Our local Cornell Co-operative Extension (and probably yours too!) is active in getting events organized for farmers to learn from and network with each other. Last night we attended a pasture walk in nearby Glen Aubry at McRey Farm to learn how they set up their pastures, and a little bit more about their operation.


The program was organized by both the CCE and Natural Resources Conservation Services. NRCS is responsible for several programs that both help promote farmland as well as protect our natural areas. In support of this, several grants are available annually and are funded by the Farm Bill.

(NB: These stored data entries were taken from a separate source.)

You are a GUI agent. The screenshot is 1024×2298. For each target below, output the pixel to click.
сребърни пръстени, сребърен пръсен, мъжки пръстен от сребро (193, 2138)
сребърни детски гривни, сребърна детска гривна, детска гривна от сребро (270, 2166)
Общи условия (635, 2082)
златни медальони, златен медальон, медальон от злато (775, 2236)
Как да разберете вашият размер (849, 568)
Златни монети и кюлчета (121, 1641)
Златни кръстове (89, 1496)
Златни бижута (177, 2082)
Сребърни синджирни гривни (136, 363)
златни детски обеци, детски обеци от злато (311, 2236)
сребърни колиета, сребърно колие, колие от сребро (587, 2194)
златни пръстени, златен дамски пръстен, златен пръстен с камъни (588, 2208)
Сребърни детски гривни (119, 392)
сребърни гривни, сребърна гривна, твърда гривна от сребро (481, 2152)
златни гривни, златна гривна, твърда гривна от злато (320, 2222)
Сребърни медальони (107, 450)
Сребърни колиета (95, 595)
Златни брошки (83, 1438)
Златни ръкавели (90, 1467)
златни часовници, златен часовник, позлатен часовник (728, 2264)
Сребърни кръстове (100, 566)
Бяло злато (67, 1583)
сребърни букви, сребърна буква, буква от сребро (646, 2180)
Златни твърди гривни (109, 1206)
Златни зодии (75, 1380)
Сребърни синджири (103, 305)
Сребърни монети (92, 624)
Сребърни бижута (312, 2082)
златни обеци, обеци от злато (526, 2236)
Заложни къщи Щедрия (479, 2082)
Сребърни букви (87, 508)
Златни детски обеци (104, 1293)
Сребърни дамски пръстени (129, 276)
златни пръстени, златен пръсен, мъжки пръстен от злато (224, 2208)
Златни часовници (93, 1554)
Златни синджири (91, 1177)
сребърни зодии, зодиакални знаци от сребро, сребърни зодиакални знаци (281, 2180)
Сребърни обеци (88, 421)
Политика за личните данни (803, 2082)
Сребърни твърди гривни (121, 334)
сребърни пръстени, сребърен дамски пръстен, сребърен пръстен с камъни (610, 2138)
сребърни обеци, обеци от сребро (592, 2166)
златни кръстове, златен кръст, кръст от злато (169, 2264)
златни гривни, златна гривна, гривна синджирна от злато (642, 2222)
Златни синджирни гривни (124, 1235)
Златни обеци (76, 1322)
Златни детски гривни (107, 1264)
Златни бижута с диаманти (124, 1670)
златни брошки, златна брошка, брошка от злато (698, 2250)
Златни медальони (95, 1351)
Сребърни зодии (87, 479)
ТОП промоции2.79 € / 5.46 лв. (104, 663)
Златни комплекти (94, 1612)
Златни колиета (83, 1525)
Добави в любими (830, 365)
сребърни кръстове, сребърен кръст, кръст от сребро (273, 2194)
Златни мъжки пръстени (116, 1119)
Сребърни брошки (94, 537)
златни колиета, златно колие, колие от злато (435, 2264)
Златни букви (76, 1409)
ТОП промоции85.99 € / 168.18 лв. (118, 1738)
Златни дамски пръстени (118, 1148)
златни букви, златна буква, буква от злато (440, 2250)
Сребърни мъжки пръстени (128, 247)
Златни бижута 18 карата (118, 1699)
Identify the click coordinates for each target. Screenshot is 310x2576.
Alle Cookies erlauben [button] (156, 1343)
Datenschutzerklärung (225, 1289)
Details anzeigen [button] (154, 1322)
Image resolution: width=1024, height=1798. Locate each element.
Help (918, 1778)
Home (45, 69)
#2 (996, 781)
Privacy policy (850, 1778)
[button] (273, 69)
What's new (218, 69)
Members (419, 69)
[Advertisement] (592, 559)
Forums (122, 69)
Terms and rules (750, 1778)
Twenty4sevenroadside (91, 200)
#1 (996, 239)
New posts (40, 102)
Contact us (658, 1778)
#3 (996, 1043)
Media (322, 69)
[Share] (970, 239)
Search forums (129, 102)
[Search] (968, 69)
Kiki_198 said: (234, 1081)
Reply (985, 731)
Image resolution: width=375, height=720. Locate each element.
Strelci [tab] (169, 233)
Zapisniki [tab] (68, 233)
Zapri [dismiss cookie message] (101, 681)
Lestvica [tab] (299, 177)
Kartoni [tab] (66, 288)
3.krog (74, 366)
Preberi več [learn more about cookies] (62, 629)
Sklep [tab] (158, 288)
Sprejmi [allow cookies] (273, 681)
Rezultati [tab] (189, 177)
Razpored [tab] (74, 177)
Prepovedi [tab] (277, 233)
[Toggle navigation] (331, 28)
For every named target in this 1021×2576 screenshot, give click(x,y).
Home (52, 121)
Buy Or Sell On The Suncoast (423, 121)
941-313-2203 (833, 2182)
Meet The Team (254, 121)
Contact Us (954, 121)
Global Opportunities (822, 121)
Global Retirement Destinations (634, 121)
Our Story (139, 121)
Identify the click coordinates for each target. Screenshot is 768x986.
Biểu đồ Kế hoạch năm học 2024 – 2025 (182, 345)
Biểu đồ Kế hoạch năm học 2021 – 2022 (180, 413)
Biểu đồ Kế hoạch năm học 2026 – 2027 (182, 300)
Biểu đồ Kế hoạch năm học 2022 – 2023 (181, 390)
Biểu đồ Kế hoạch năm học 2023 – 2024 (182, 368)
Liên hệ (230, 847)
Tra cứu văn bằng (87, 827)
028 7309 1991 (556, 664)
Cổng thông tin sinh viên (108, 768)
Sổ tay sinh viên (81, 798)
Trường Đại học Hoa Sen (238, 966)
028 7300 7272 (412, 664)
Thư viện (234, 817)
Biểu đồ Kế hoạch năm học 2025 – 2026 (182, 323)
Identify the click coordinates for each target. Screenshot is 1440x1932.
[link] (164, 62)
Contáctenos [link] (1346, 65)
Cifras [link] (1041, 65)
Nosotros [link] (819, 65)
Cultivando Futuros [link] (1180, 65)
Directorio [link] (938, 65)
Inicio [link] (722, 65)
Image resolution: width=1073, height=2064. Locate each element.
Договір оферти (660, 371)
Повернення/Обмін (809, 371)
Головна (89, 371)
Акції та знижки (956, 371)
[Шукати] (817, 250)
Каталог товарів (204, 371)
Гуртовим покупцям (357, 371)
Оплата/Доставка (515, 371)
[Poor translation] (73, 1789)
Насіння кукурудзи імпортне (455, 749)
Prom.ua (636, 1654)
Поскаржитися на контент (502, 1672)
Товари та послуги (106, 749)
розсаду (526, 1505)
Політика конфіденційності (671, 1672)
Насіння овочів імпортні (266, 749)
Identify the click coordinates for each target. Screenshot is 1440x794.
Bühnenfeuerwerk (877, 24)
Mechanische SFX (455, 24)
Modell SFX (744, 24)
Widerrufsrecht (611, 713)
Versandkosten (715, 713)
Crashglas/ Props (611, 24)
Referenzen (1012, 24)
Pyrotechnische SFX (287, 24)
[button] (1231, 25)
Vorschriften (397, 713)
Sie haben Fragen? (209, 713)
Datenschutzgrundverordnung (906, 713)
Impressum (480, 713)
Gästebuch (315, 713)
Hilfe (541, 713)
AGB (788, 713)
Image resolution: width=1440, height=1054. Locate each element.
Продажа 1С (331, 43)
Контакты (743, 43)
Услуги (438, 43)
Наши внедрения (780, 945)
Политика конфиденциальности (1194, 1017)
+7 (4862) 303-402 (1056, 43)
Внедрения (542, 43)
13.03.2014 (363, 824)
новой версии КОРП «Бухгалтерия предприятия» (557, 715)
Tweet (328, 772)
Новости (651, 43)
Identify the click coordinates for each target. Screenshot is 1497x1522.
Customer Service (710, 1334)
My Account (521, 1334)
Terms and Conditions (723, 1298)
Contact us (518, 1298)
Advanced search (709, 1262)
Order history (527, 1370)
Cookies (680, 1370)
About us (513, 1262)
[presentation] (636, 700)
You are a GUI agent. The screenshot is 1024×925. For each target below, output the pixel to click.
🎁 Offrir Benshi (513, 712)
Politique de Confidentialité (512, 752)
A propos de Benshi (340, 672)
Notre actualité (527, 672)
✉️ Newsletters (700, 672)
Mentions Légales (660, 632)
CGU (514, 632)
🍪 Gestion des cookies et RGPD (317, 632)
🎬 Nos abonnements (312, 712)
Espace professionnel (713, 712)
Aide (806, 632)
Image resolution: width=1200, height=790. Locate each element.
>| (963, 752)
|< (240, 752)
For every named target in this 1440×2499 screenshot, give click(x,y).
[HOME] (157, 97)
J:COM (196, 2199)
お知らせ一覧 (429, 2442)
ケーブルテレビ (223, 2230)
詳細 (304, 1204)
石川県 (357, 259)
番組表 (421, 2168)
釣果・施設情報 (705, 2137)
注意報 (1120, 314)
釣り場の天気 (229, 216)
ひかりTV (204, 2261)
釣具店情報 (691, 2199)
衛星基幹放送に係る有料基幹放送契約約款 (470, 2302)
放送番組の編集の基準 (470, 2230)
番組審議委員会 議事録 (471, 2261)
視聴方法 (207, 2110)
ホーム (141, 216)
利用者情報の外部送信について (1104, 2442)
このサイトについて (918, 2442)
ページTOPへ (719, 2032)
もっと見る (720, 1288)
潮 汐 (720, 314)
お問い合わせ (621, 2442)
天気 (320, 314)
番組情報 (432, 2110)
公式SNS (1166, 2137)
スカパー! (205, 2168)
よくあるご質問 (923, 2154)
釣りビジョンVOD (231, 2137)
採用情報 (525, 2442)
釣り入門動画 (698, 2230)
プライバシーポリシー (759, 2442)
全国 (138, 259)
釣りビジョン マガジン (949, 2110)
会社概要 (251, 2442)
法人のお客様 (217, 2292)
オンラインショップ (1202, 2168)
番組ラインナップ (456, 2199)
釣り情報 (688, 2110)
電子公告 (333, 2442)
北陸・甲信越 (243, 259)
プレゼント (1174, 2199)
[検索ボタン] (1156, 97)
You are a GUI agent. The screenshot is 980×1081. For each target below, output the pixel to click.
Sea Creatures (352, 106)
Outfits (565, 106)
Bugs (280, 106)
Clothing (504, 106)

The EQIP program provides financial and technical services for farmers who put environmental issues first. A big example of this program involves perimeter fencing – establishing the boundary between your farm animals and wildlife.

Corner posts

Fencing has to be built to spec and guildelines followed. For example, this corner of the high tensile fence has to be 8′ and at a certain angle. The angle ensures the fence can be tightened and loosened in the the most efficient way. In the background you can see a natural pond that was enlarged and then fenced in as part of the CRP program. This pond establishes a wetlands where birds can nest, and also privdes a hydrant that nca be used in emergencies. Otherwise, this area cannot be touched and must be left natural.


They also successfully contain their Tamworth pigs in the high tensile, although this fence is electrified.

Water in the fields

The EQIP program also funded a water line that provides water for each pasture. If you look carefully you can see a waterer long this fenceline in a cow pasture. They are fed by 1.5″ pipe that is laid on the ground and fed by a pump from a well.

Water fitting

Tanks can be quickly connected and filled with this system.


They had chickens at the farm as well, maintained by a neighboring teenage inspiring farmer. (They had no Murphy though, just chickens!)


They raised sheep too! The pasture walk was very informative, and if you are farming I encourage you to find some in your area. We find out in the next couple weeks if we will receive some EQIP grants, so cross your fingers!